It’s a precious metal found in lots of jewelry, but silver has plenty of everyday uses in electronics, medicine, paint, photography, currency, clothing, and more. Here are some facts you probably didn’t know about silver … .
Name: Its name comes from the Anglo-Saxon seolfor, but silver’s chemical symbol, Ag, is based on its Latin name, argentum.
Industry: Silver conducts heat and electricity better than all other elements, which is why it’s used in things like solar panels, electrical circuits, and rear window defoggers.
Heat: Silver melts at 1,763.2 degrees Fahrenheit, and it boils at 3,924 degrees Fahrenheit. So yeah, go ahead … you can stir soup with the good silverware.
Tarnish: That dark stuff that appears on silver and makes it need polishing is actually silver sulfide, a compound formed when silver interacts with sulfur in the air … or in eggs. Which is why some people don’t use good silverware with eggs or mayonnaise.
Coins: Until 1964, all United States dimes, quarters, half-dollars, and dollar coins contained 90 percent silver. So keep your eyes peeled when you get change at the market, because every now and then you can still find a real silver coin.
Bendiness: After gold, silver is the easiest metal to work with — you can stretch it into superfine wire or pound it into superthin foil (would you believe 150 times thinner than paper?).

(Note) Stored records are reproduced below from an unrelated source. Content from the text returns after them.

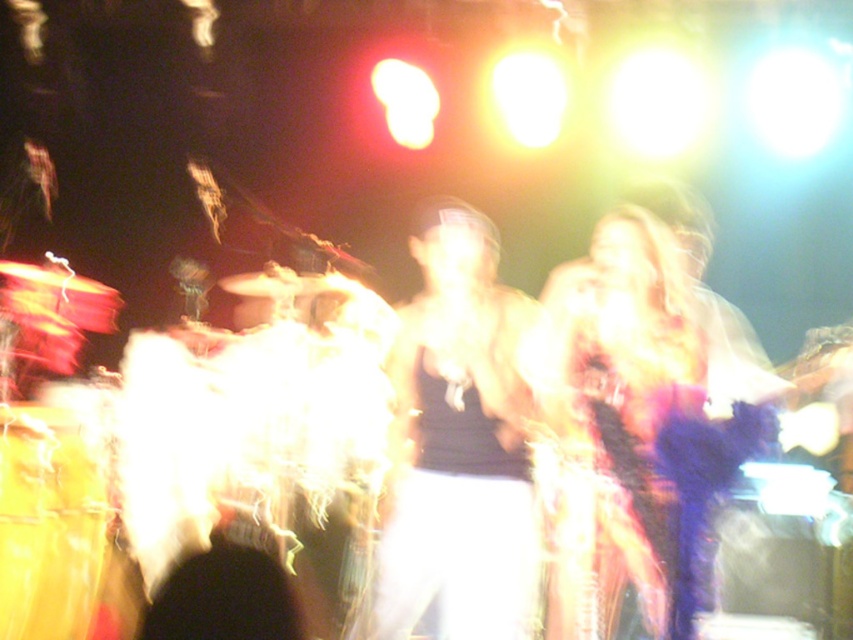 Based on the scene description, can you determine if the shiny purple dress at center is wider than the shiny gold drum at lower left?

The shiny purple dress at center is wider than the shiny gold drum at lower left according to the description.

You are standing in the middle of the concert venue and see two points marked in the image. The first point is at coordinate point(x=595, y=298) and the second point is at point(x=51, y=416). Which point is closer to you?

Point(x=595, y=298) is in front of point(x=51, y=416), so it is closer to you.

You are at a concert and want to take a clear photo of the performer closest to the camera. The camera can focus on objects within 10 feet. Is the point at coordinates point [689,348] within the focus range?

The point [689,348] is 9.59 feet away from the camera, so yes, it is within the focus range of 10 feet. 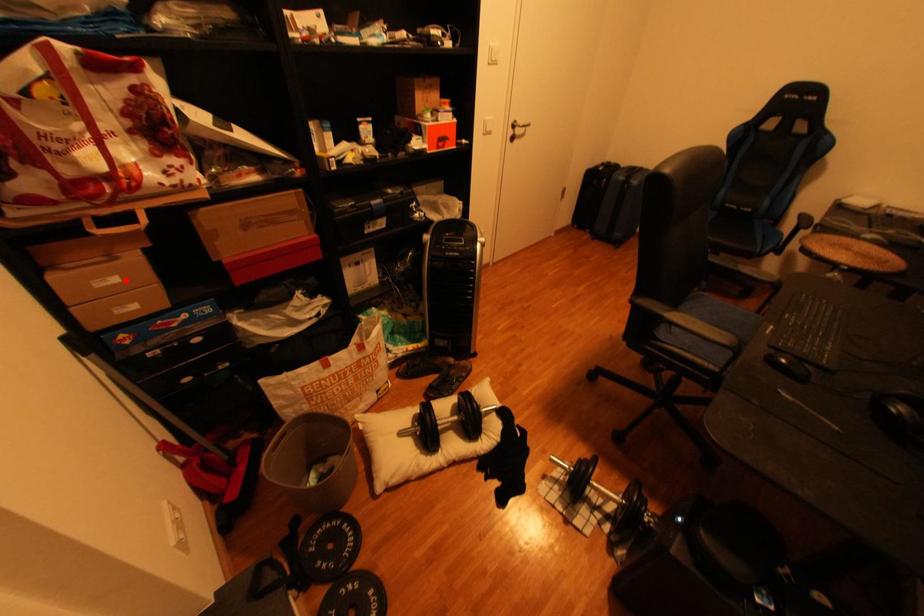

Weather: Silver can make it rain! When silver iodide is dropped onto clouds in a process called “seeding,” it often provokes a rainfall.
Medicine: Silver is great at killing bacteria, which is why it’s sometimes used in wound dressings at burn units. And bacteria don’t adapt to silver’s germicidal properties the way they become immune to antibiotics.
Hygiene: You know what else bacteria do? They cause B.O. That’s why some fancy athletic clothing contains tiny silver fibers, which reduce or eliminate smells. But rubbing earrings or spoons under your arms in the morning really won’t help.